I can feel a rave coming on. I’m going to let myself go and just keep it in my private journal if it gets too much to post. Greg is safe in NY. Called me a few times. I got the work I was doing for him done and client is happy. The mall trip was fun. I love my kids. We made a cake Friday night because we were bored and had tacos and salad for supper. I watched The Illusionist. I liked it. They had a friend over and I could hear them laughing most of the evening away in Monica’s bedroom. It was a nice weekend. And because Greg wasn’t here, I could crack open the window in our bedroom and let in all that fresh air to sleep in, and have the dogs up on the bed with me – until Bow growled at Cinnamon and Cinnamon got down, and then Bow kept circling and scratching at my sheets trying to get comfortable until I growled at her and she got down. Then I fell asleep and dreamed crazy dreams. They were triggered from the phone call from my sister. She had called Friday evening before heading off to Dad’s banquet thing, and she was crying. And she talked to me for a long time about how difficult things are with the divorce and how slow everything is progressing, and I felt just so far away and didn’t know what advice to offer her. We talked for a fair amount of time and she said I was helpful and apologized for talking my ear off, and after she hung up I was a little confused because my spirits were up, and I couldn’t understand how that could be after listening to my distraught sister. But then I realized it was just having that connection with home for a whole forty minutes. I know that sounds selfish, but I miss her and the family, and am happy when they reach out regardless what the reason. There was always this “Out of sight, out of mind,’ mentality with them – and that is only because there are so many of us that one can easily get misplaced. And I was always an observer in my family anyway. Not an actual participant so I didn’t really make that much of a dent when I left. Like, I have five brothers and if one called me right now, I would eat the cat. Mind you I don’t call them either. But still it makes me sad that a whole lifetime is slowly going by and we said so little to each other.

I think it is why I conquer up the red truck so much in my head. Actually it was a number of red trucks. The first vehicle I ever remembered my family owning was a red truck, and in my teen years, it was the big Ford super cab (that dad had for work) that I learned to drive in, and then my brother bought a red truck (GMC I think) and even at one point Greg had a small red truck (Toyota) And I guess I thought some day I would also have a red truck – If I own a red truck therefore I am, sort of philosophy. Once I had that truck I would cease being an observer and become an actual participant. But the thing is I never bought a red truck.
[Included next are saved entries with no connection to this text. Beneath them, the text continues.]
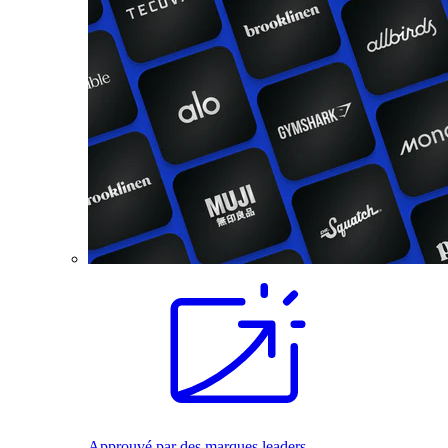
Approuvé par des marques leaders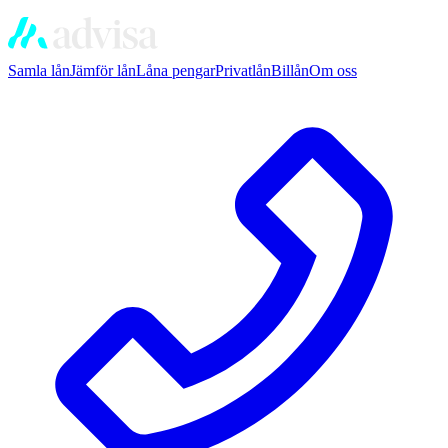
Samla lån
Jämför lån
Låna pengar
Privatlån
Billån
Om oss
The last time I drove a red truck I was coming back from visiting my sister (back home). She lives about fifteen minutes out of town and I had pulled into a gas station to fill it up. It was Andy’s red truck and it was pretty beat up by that point. And it was dusk and the light from the pumps encapsulated me and the truck and the moths and mosquitoes and the quiet of that country road and I remember feeling – this is me. It was a point in my life when the city was getting way too much for me and I ached to be home on the river again. Now, every time I get homesick, that red truck pops into my head. William’s has his wheelbarrow and Kane his sled. I have a beat up red truck – (although i forget what they symbolize? Regret? Lost Innocence?